The job is to find each line of the records below that includes the word "Lerbeck" and copy it.

Top of EXERCISE MATERIALS

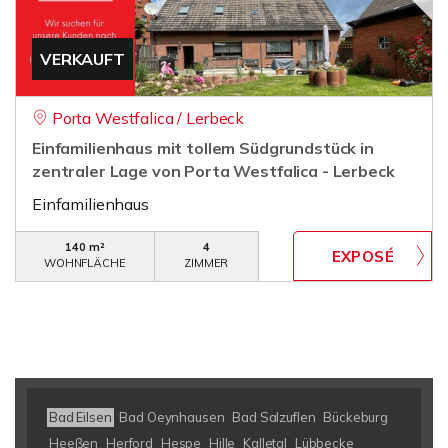
VERKAUFT
Porta Westfalica / Lerbeck
Einfamilienhaus mit tollem Südgrundstück in
zentraler Lage von Porta Westfalica - Lerbeck
Einfamilienhaus
140 m²
4
WOHNFLÄCHE
ZIMMER
Bad Eilsen
Bad Oeynhausen
Bad Salzuflen
Bückeburg
Heeßen
Herford
Hespe
Hille
Kalletal
Lübbecke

Bottom of EXERCISE MATERIALS

▶ **REPLY**
Porta Westfalica / Lerbeck
zentraler Lage von Porta Westfalica - Lerbeck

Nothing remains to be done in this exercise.